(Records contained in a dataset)
▽

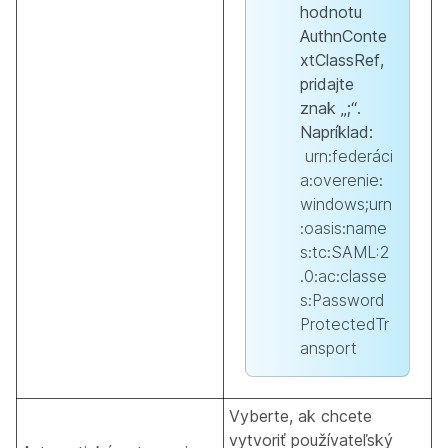
hodnotu
AuthnConte
xtClassRef,
pridajte
znak „;“.
Napríklad:
urn:federáci
a:overenie:
windows;urn
:oasis:name
s:tc:SAML:2
.0:ac:classe
s:Password
ProtectedTr
ansport
Vyberte, ak chcete
vytvoriť používateľský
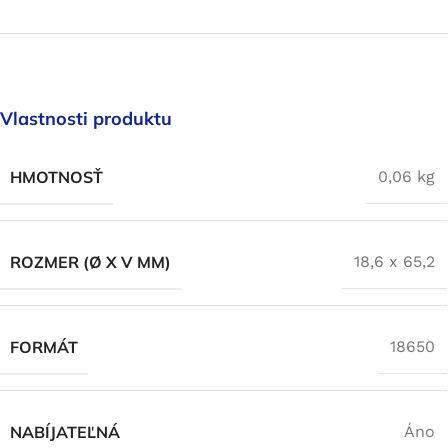
Vlastnosti produktu
HMOTNOSŤ
0,06 kg
ROZMER (Ø X V MM)
18,6 x 65,2
FORMÁT
18650
NABÍJATEĽNÁ
Áno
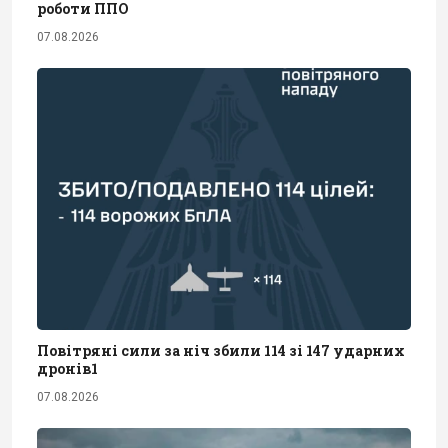
роботи ППО
07.08.2026
Повітряні сили за ніч збили 114 зі 147 ударних
дронів1
07.08.2026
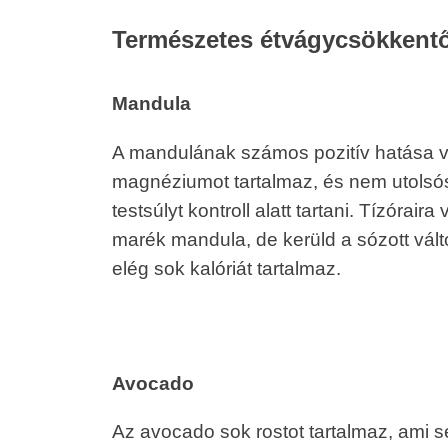
Természetes étvágycsökkentő
Mandula
A mandulának számos pozitív hatása va
magnéziumot tartalmaz, és nem utolsóso
testsúlyt kontroll alatt tartani. Tízóra
marék mandula, de kerüld a sózott vált
elég sok kalóriát tartalmaz.
Avocado
Az avocado sok rostot tartalmaz, ami 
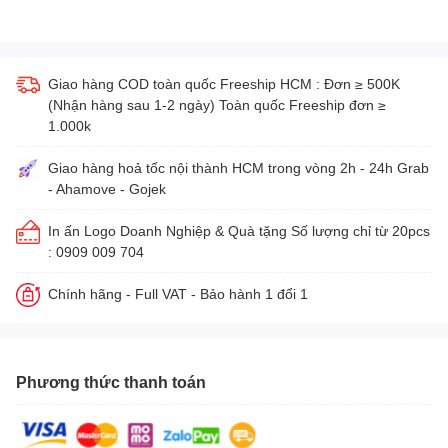
Giao hàng COD toàn quốc Freeship HCM : Đơn ≥ 500K
(Nhận hàng sau 1-2 ngày) Toàn quốc Freeship đơn ≥
1.000k
Giao hàng hoả tốc nội thành HCM trong vòng 2h - 24h Grab
- Ahamove - Gojek
In ấn Logo Doanh Nghiệp & Quà tặng Số lượng chỉ từ 20pcs
: 0909 009 704
Chính hãng - Full VAT - Bảo hành 1 đổi 1
Phương thức thanh toán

△

EXERCISE REQUIREMENTS: Check every line of the entries above for the word "quốc" and report how many lines contain it, giving the number only.

WRITTEN ANSWER: 2